Apparentemente blasfema e sicuramente provocatoria, la serie ha invece in sé una forte componente spirituale e una cristianità talvolta celata, altre volte più evidente, ma innegabilmente profonda e mai banale. In questo si trova la forza dell’opera di Sorrentino, coraggioso nel toccare temi delicati (“Chi ha detto che un uomo non può amare Dio e allo stesso tempo amare una donna?”, “L’aborto è una chiusura della vita”) e scottanti (“Il moderno lassismo che vuol trasformare in diritti i peccati”), mostrando il marcio all’interno del Vaticano, dando un significato emzionante ad ogni singolo evento narrato, concluso in un finale a tratti toccante.
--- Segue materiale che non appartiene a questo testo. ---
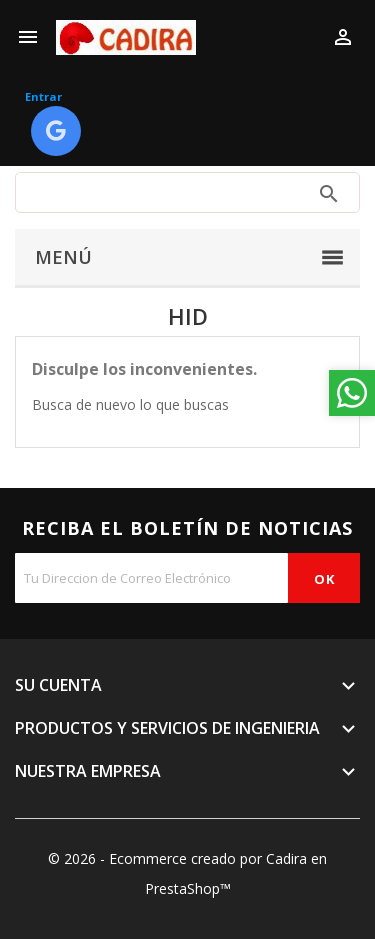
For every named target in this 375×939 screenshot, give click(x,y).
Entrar (43, 96)
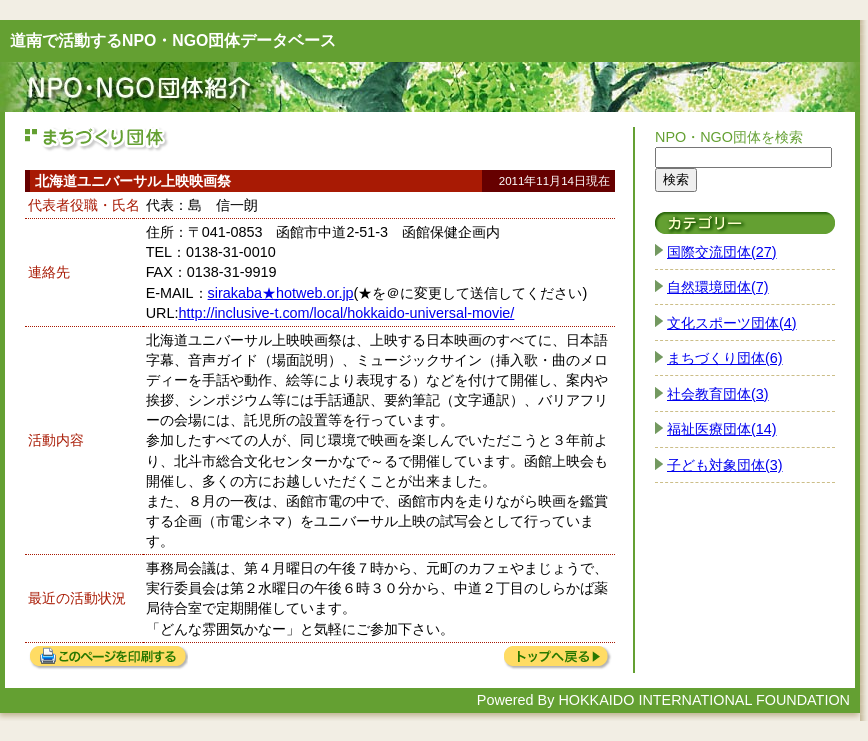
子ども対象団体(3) (725, 465)
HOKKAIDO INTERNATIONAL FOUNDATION (704, 700)
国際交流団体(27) (722, 252)
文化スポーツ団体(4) (732, 323)
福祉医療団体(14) (722, 429)
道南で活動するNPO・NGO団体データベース (173, 40)
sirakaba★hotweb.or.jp (281, 293)
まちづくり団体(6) (725, 358)
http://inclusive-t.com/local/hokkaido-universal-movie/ (346, 313)
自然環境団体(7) (718, 287)
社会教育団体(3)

Intellettualmente stimolante, The Young Pope riesce a stordire e meravigliare nel suo rigore estetico e nel visionario talento del regista, che con quest’opera ha potuto dare libero sfogo a tutta la sua creatività, in primis di scrittore, regalando personaggi completi, sfaccettati e veri, vivi. Tra questi, e non è un caso che faccia la sua apparizione proprio ora, anche Dio, l’Onnipotente assenza che ci ha accompagnato lungo tutto l’arco narrativo, mostrata solo con diverse crocifissioni e che solo alla fine compare negli occhi e nelle parole del Pontefice. Tuttavia è Maria la figura spirituale per eccellenza nella serie: pregata, amata, mostrata nell’arte e nelle lacrime di preghiera sincera, madre di Dio e vera madre per Lenny, orfano cresciuto da suor Mary.

Sembra che Paolo Sorrentino sia già al lavoro per una seconda stagione. “Sorridete. Sorridete.”